The Aragi family's dairy farm — the largest in the state — is special because it still exists and it isn't losing money.
Pine Island Farm is actually making money, not just by selling milk, but by selling power it generates from methane thrown off by cow manure. Nary a penny lands on the farm's electric bill, and the Aragis' sell the excess power to some local off-takers — like Ward's Nursery — at a discount through a state program called net metering.
It is for this reason and more that Pine Island, with its roughly 1,500-plus acres of pasture, corn and hay fields for cow feed — was just awarded Outstanding Dairy Farm of the Year in Massachusetts by the Green Pastures Program at UMassAmherst. Holly Aragi, sitting in the farmhouse kitchen, never mentioned the award, but talked about the hard work of grant-writing and wading through a bureaucratic swamp to get $405,000 from the state Department of Energy Resources to upgrade National Grid's Sheffield substation, and to do line upgrades that will allow for a second generator to run the anaerobic methane digester that turns cow manure and food waste into electricity. And food waste also goes into it to help the digestion along. Excess grains and other food from local producers like Guido's Fresh Marketplace and Berkshire Mountain Distillers is fed into the digester. And even Stonybrook Farms in Vermont sends its excess whey here.

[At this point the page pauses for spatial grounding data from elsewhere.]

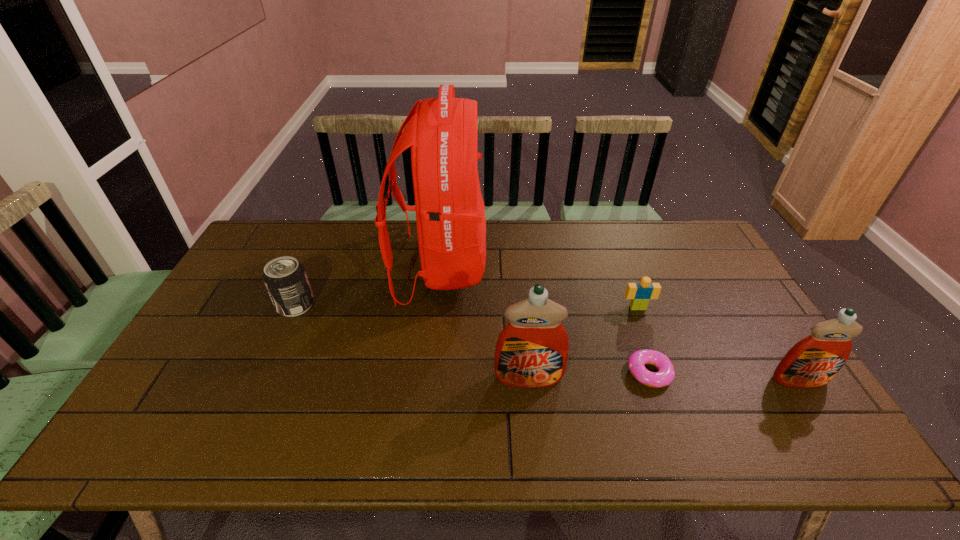 What are the coordinates of `vacant space at the near edge of the desktop` in the screenshot? It's located at (703, 404).

In the image, there is a desktop. At what (x,y) coordinates should I click in order to perform the action: click on vacant space at the left edge. Please return your answer as a coordinate pair (x, y). This screenshot has width=960, height=540. Looking at the image, I should click on (234, 320).

Where is `free space at the right edge`? Image resolution: width=960 pixels, height=540 pixels. free space at the right edge is located at coordinates (766, 335).

In the image, there is a desktop. Identify the location of vacant space at the far left corner. The image size is (960, 540). (278, 245).

What are the coordinates of `free spot between the tallest object and the third object from left to right` in the screenshot? It's located at (485, 322).

This screenshot has width=960, height=540. Find the location of `free spot between the fifth shortest object and the second object from left to right`. free spot between the fifth shortest object and the second object from left to right is located at coordinates (485, 322).

The image size is (960, 540). Identify the location of vacant region between the shortest object and the shorter detergent. (724, 376).

Find the location of a particular element. This screenshot has height=540, width=960. empty space between the third shortest object and the shortest object is located at coordinates (472, 339).

At what (x,y) coordinates should I click in order to perform the action: click on vacant area that lies between the doughnut and the right detergent. Please return your answer as a coordinate pair (x, y). The height and width of the screenshot is (540, 960). Looking at the image, I should click on (724, 376).

Where is `free space that is in between the Lego and the left detergent`? Image resolution: width=960 pixels, height=540 pixels. free space that is in between the Lego and the left detergent is located at coordinates (584, 343).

The digester separates the liquids and solids, and out comes liquid to fertilize the fields and solids to bed some of the farm's 1,500 cows, of which about 564 are milked. The farm sells milk through the Dairy Farmers of America cooperative.The cow bedding is critical, Holly said. If the generator, which runs 24/7, shuts down for maintenance or other reasons, trouble can stack up across the farm.